The first groups attempting to offset this decline are post-production and service providers. In this issue we look at two such areas. The lead story in our report on Sound, Music and Audio Post looks at audio shops that are moving away from their core businesses into areas such as editing, providing dailies for feature films and the possibility of expanding into the video games market.
As featured in OTS this issue, studios have also begun to expand services to include equipment rentals and editing and are servicing more corporate clients and music videos.
In the name of diversification, it will not be too long until some long-form producers try their hands at commercial production. Already commercial producers have entered the long-form arena including The Players Film Company, which launched 49th Parallel last year, currently in production and preproduction on two new Ginger Snaps sequels.

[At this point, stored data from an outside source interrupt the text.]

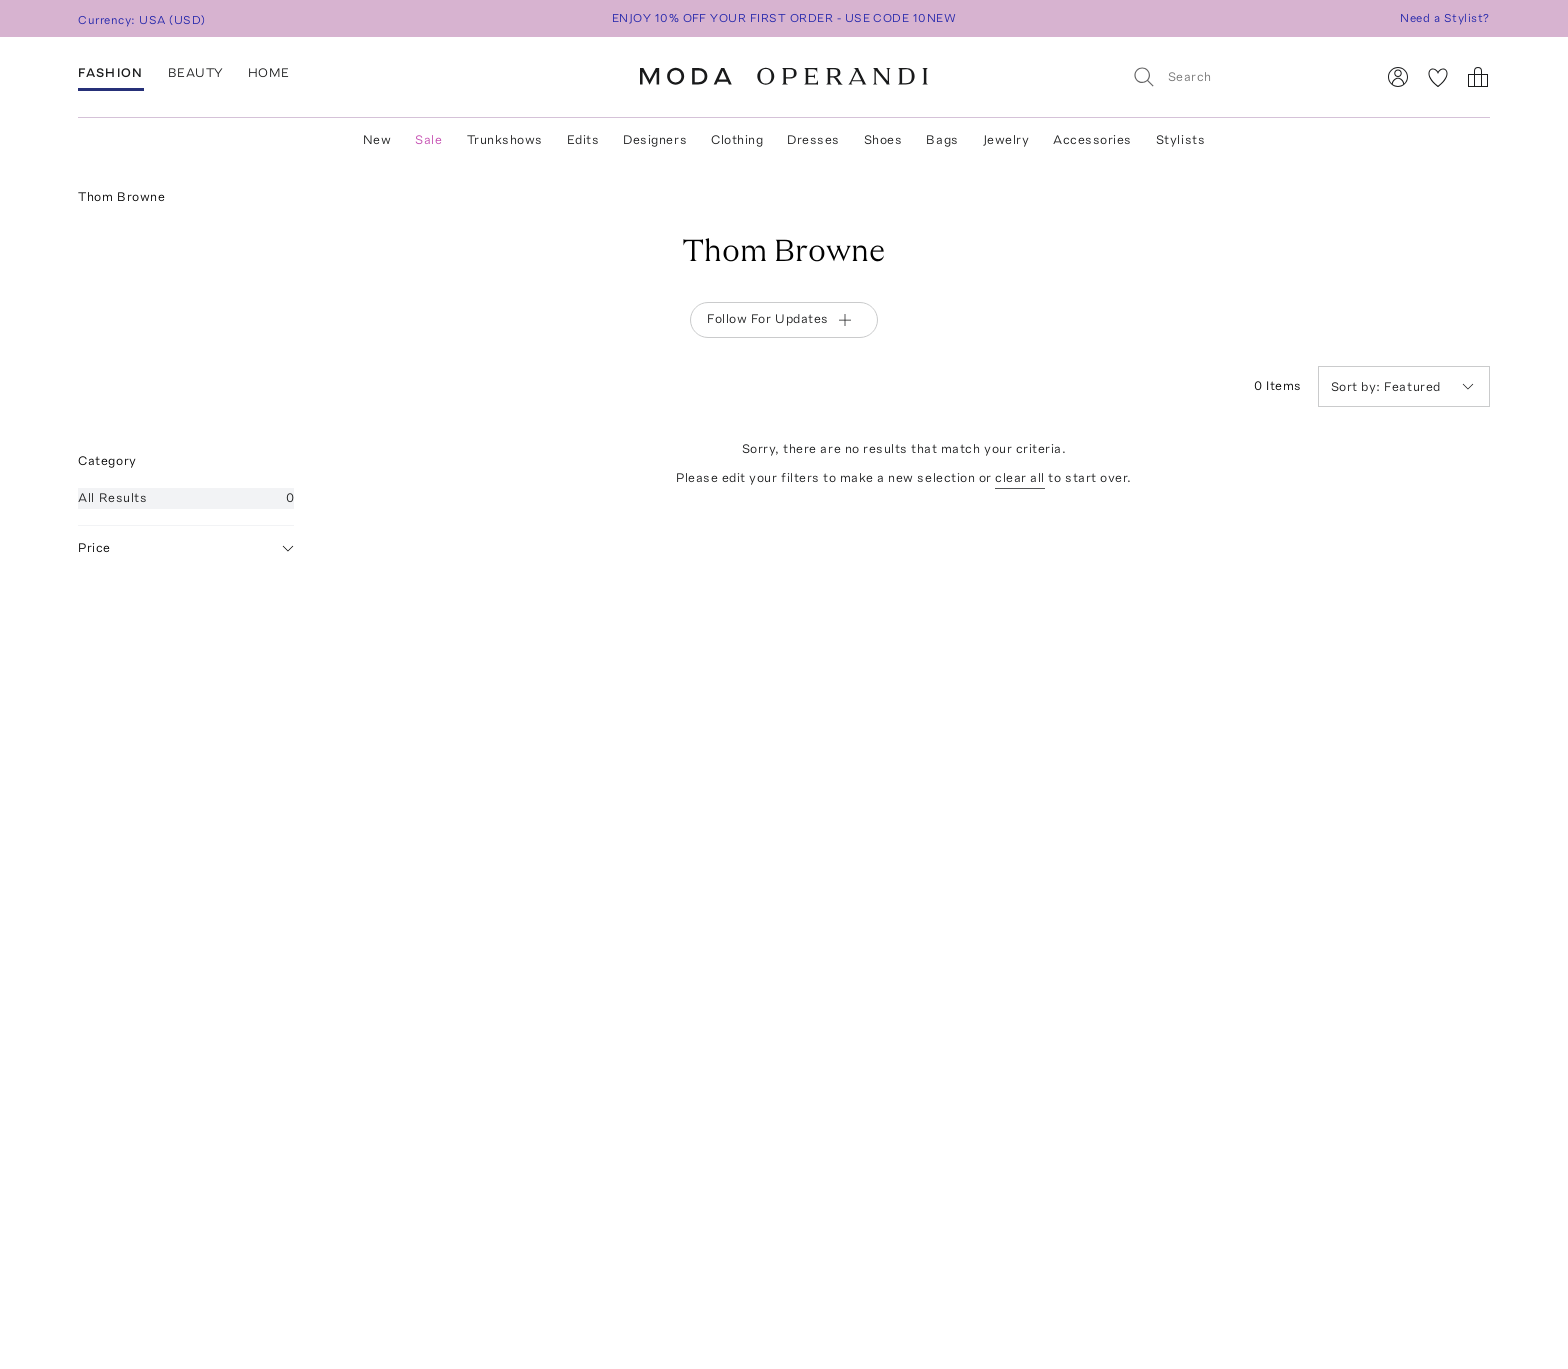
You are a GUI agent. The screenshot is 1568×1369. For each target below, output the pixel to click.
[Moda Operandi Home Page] (784, 77)
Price (186, 548)
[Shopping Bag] (1478, 77)
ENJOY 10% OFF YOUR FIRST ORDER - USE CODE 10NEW (784, 18)
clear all (1020, 477)
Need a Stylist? (1444, 18)
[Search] (1245, 76)
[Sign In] (1398, 77)
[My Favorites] (1438, 77)
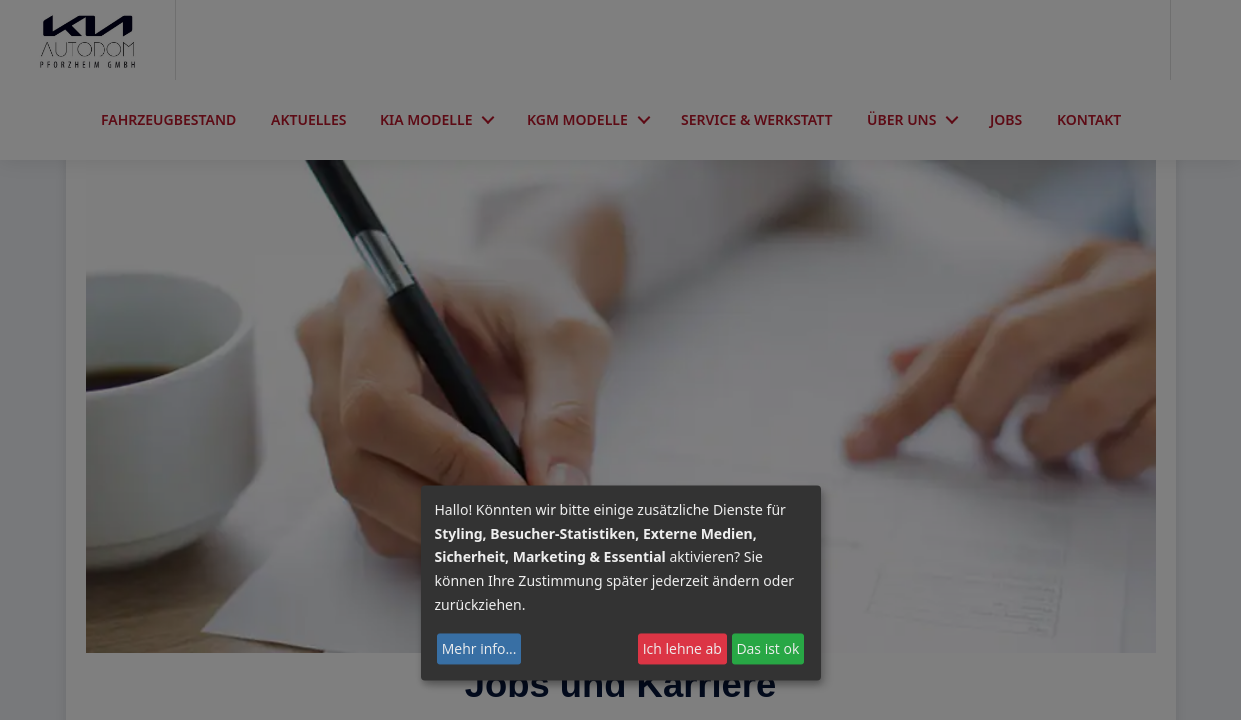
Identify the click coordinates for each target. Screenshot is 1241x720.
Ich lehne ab (682, 648)
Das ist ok (767, 648)
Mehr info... (479, 648)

The problem for struggling shops under this scenario is, inevitably, we will see more and more producers and post houses battling for pieces of what is a shrinking pie. As the stronger players move to solidify their positions, this, in turn, will mean a round of consolidation in the very near future. The post sector is most likely to move on this first. Indeed, we are already hearing rumblings that such moves are underway.
Ultimately, this means the diversification we’re seeing today is the first step in a full-scale shift in Canada’s production sector: fewer shops handling larger amounts of business and straddling various specialties.
Even as Alliance Atlantis, Corus and CanWest move away from such models by jettisoning non-core assets, a new breed will step into the fray.
As Deluxe Post Production Sound director of mixing services Daniel Pellerin says in our report: ‘We’re witnessing the meltdown of the Canadian industry, but out of the ashes of that, what is the phoenix going to be? And who is going to be prepared to deal with the phoenix? That’s the whole name of the game right now.’